A professor at The University of Iowa said appreciation of “white marble” used in classical artwork has created “white supremacist ideas today.”
Professor Sarah Bond indicated in a Hyperallergic article that “many of the statues, reliefs, and sarcophagi created in the ancient Western world were in fact painted,” and the “white marble” used in artwork were meant to be colored.
Bond also said that “the equation of white marble with beauty is not an inherent truth of the universe,” and therefore is “a dangerous construct that continues to influence white supremacist ideas today.”
The professor also argues that “most museums and art history textbooks contain a predominantly neon white display of skin tone,” which “has an impact on the way we view the antique world.”

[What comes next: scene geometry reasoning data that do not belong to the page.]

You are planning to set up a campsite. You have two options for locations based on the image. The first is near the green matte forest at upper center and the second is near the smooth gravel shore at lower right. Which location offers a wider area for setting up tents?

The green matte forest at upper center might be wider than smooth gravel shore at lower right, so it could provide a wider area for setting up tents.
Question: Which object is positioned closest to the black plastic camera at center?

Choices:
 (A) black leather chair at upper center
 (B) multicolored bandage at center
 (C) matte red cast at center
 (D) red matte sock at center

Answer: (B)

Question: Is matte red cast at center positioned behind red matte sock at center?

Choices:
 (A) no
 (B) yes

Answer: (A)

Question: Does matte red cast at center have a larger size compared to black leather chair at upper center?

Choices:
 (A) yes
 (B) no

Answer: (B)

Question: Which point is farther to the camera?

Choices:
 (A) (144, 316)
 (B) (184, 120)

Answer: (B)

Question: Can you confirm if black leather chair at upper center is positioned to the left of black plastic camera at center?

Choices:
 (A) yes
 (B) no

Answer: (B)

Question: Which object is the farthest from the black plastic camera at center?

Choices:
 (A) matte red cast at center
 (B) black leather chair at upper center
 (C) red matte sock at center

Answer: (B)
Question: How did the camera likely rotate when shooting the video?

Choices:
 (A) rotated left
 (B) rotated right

“The assemblage of neon whiteness serves to create a false idea of homogeneity — everyone was very white! — across the Mediterranean region,” she said, later saying that the misapprehensions of the classical era give “further ammunition for white supremacists today, including groups like Identity Europa, who use classical statuary as a symbol of white male superiority.”

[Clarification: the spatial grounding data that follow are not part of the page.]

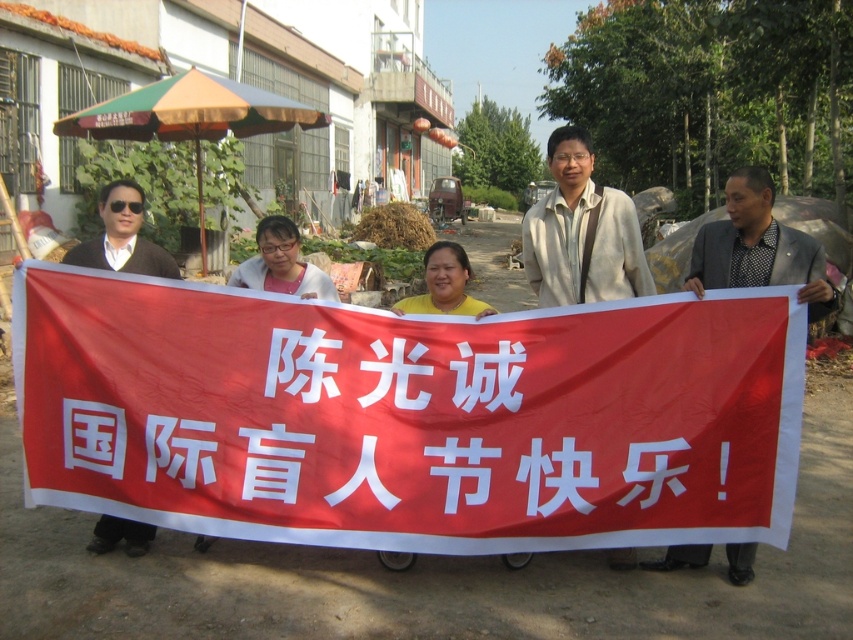 You are standing at the point marked by the coordinates point (584, 346). You want to throw a ball to someone standing 4 meters away from you. Can you reach them with your throw?

The distance between you and the viewer is 3.96 meters, so yes, you can reach them with your throw since it is slightly less than 4 meters. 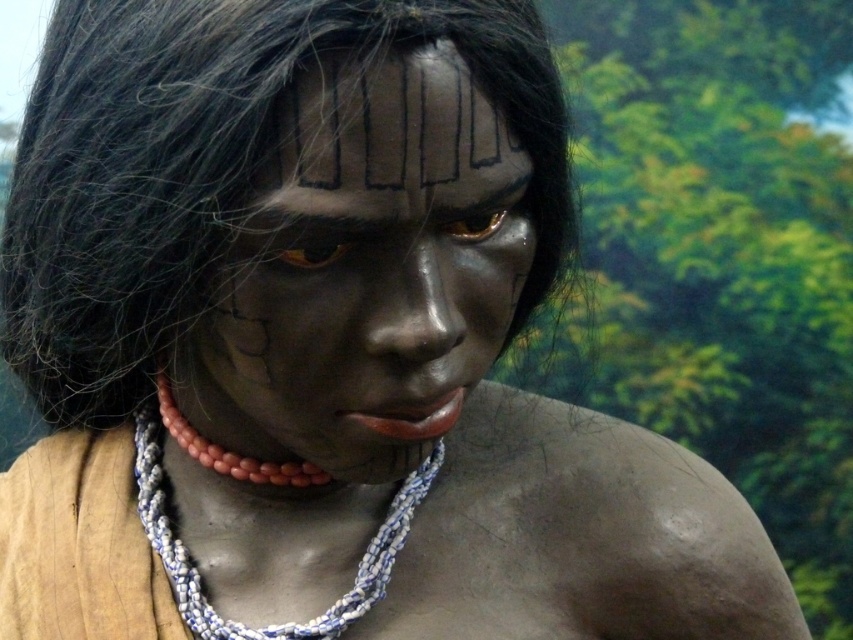 Question: Which point is closer to the camera?

Choices:
 (A) black matte forehead at center
 (B) matte black face at center
 (C) blue and white beaded necklace at center

Answer: (B)

Question: Can you confirm if black matte forehead at center is bigger than blue and white beaded necklace at center?

Choices:
 (A) yes
 (B) no

Answer: (B)

Question: Estimate the real-world distances between objects in this image. Which object is closer to the blue and white beaded necklace at center?

Choices:
 (A) matte black face at center
 (B) black matte forehead at center

Answer: (A)

Question: Can you confirm if black matte forehead at center is thinner than blue and white beaded necklace at center?

Choices:
 (A) no
 (B) yes

Answer: (B)

Question: Which point is farther to the camera?

Choices:
 (A) blue and white beaded necklace at center
 (B) matte black face at center

Answer: (A)

Question: Can you confirm if matte black face at center is positioned above blue and white beaded necklace at center?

“It may have taken just one classical statue to influence the false construction of race, but it will take many of us to tear it down,” Bond said. “We have the power to return color to the ancient world, but it has to start with us.”
Campus Reform requested Bond to further explain her claims, to which she said that the “exalting of white (and unpainted) marble was then an 18th century construct.”
“The point is simply that Greeks and Romans actually added color to their art and thus white marble was often the canvas rather than the finished product,” she added. “The exalting of white (and unpainted) marble was then an 18th century construct of beauty rather than representative of the classical view. In any case, let me know if you would like to discuss this issue further.”